___ DATA SECTION

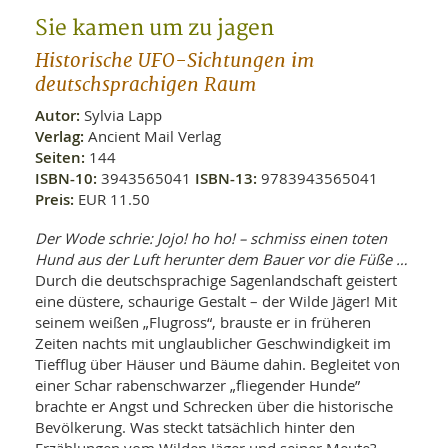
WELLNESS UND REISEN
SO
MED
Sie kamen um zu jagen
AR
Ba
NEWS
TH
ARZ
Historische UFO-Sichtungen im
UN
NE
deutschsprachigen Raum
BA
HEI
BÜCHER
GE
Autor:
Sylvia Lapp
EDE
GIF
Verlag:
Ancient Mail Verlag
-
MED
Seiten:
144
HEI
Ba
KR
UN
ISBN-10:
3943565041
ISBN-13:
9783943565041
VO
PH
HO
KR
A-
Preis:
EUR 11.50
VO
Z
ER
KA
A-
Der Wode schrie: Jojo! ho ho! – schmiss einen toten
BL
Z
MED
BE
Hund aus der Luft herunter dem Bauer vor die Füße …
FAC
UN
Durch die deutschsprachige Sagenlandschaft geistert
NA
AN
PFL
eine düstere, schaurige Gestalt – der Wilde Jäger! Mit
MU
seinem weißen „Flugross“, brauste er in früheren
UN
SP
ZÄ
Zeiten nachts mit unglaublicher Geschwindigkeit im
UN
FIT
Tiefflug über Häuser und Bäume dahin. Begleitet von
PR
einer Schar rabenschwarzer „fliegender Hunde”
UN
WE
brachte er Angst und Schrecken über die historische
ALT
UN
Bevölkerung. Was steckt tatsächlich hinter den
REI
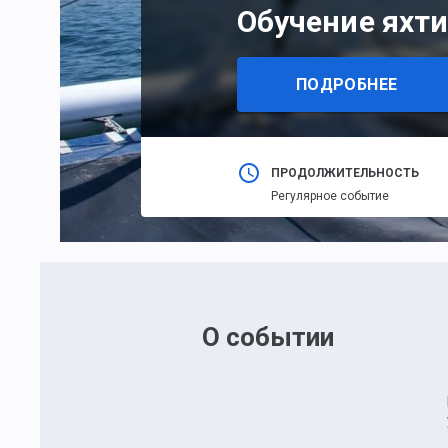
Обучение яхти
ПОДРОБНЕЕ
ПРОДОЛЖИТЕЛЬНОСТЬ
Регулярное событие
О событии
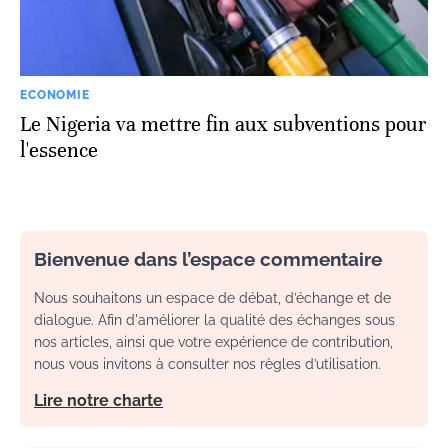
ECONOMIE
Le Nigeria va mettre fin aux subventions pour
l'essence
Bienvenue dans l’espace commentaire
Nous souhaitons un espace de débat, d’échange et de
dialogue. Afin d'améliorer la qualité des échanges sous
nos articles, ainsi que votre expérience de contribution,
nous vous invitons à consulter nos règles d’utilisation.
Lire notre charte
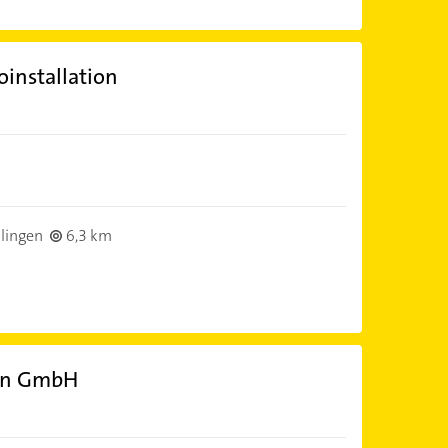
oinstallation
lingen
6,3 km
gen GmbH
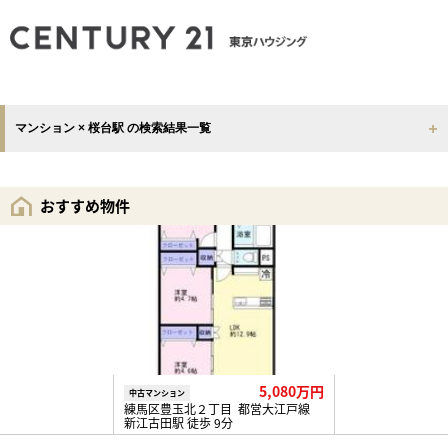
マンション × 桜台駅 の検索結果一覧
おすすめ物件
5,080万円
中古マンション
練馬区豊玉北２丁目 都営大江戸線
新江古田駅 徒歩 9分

______

_WORK INSTRUCTION_: Please report every line among the entries that includes "espace".

_ANSWER_:
Bienvenue dans l’espace commentaire
Nous souhaitons un espace de débat, d’échange et de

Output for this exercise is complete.